With vaccine doses reported, using the IDSR and COVAX, INSPIRE created a synthetic source table that looked like this:

During the ETL each row in the source data was used to create a CDM DRUG_EXPOSURE record. Just like with the other tables in the OMOP CDM, a [domain]_concept_id needs to be provided. With a DRUG_EXPOSURE, this would be a drug_concept_id. It comes from one of the standard vocabularies hosted and managed by ATHENA. Here the drug_concept_id identifies the specific COVID-19 vaccine a person received. These concepts come from the standard vocabulary which is actually a set of specific vocabularies that include SNOMED-CT, LOINC, ICD-10, RxNorm and others. One of the "others" is CVX which hosts vaccine codes for vaccines approved for use in the United States as well as vaccines used internationally.

Also note that a DRUG_EXPOSURE also has a drug_type_concept_id which provides the provenance for this information is the Case Report Form.

DRUG_ERA

In our vaccine effectiveness study we don't construct fully vaccinated, partially vaccinated and unvaccinated cohorts from the DRUG_EXPOSURE table. Instead in each OMOP CDM there are derived tables. One derived table is DRUG_ERA. It hosts a record for each drug a person takes based on the drug_concept_id in the DRUG_EXPOSURE table:

From OMOP CDM 5.4 Standardized Elements

Mostly it is this table and its drug_exposure_count that we go to in order to construct the fully vaccinated, partially vaccinated and unvaccinated cohorts we will use as "treatments" in our emulated clinical trial.

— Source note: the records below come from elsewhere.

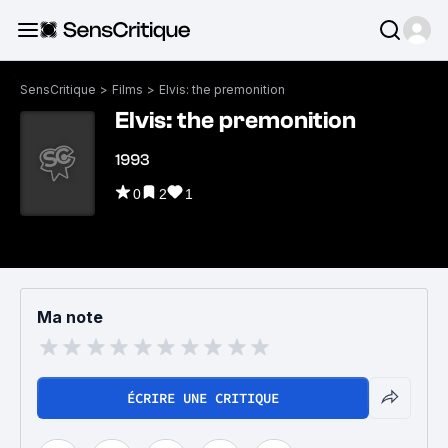
SensCritique
>
Films
>
Elvis: the premonition
Elvis: the premonition
1993
0
2
1
Ma note
ÉCRIRE UNE CRITIQUE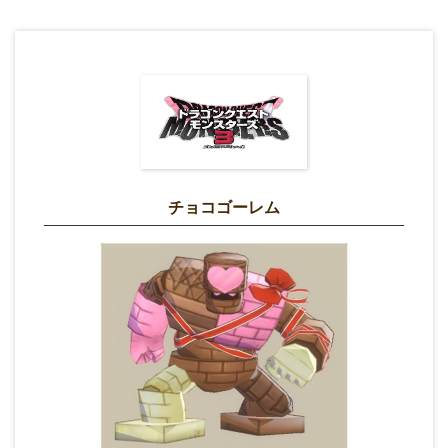
チョコゴーレム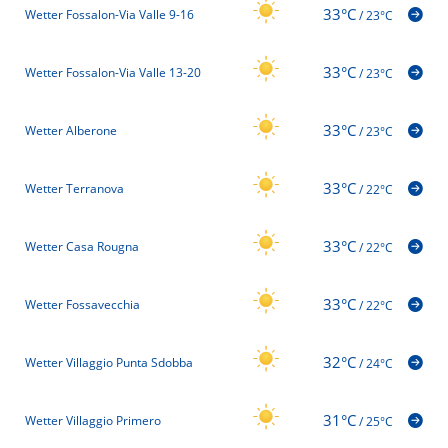
33°C
Wetter Fossalon-Via Valle 9-16
/
23°C
33°C
Wetter Fossalon-Via Valle 13-20
/
23°C
33°C
Wetter Alberone
/
23°C
33°C
Wetter Terranova
/
22°C
33°C
Wetter Casa Rougna
/
22°C
33°C
Wetter Fossavecchia
/
22°C
32°C
Wetter Villaggio Punta Sdobba
/
24°C
31°C
Wetter Villaggio Primero
/
25°C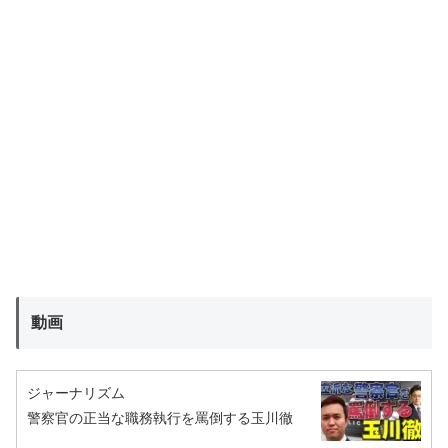
動画
ジャーナリズム
警察官の正当な職務執行を罵倒する玉川徹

Note that DRUG_ERAs as a rule end when the gap between DRUG_EXPOSUREs exceed 30 days. The use case motivating this rule is a prescription that targets one or more conditions that a person takes many times in the course of a month. With vaccines the efficacy of a single dose may last many months. So we are tweaking the DRUG_ERA SQL that is routinely run with DRUG_EXPOSUREs to account for this population health use case.

The analysis

The analysis executes the design as specified in OHDSI's ATLAS data analysis workbench for emulated clinical trials. The analysis may be modified many times by making a succession of small changes in either the cohort definitions or the model (including covariate settings, propensity score adjustment and the outcome model (logistic regression, Cox regression, etc)) that makes up the design. In this process we are able to observe and compare the sensitivity of several designs first in our synthetic data and then across CDM instances in a network study.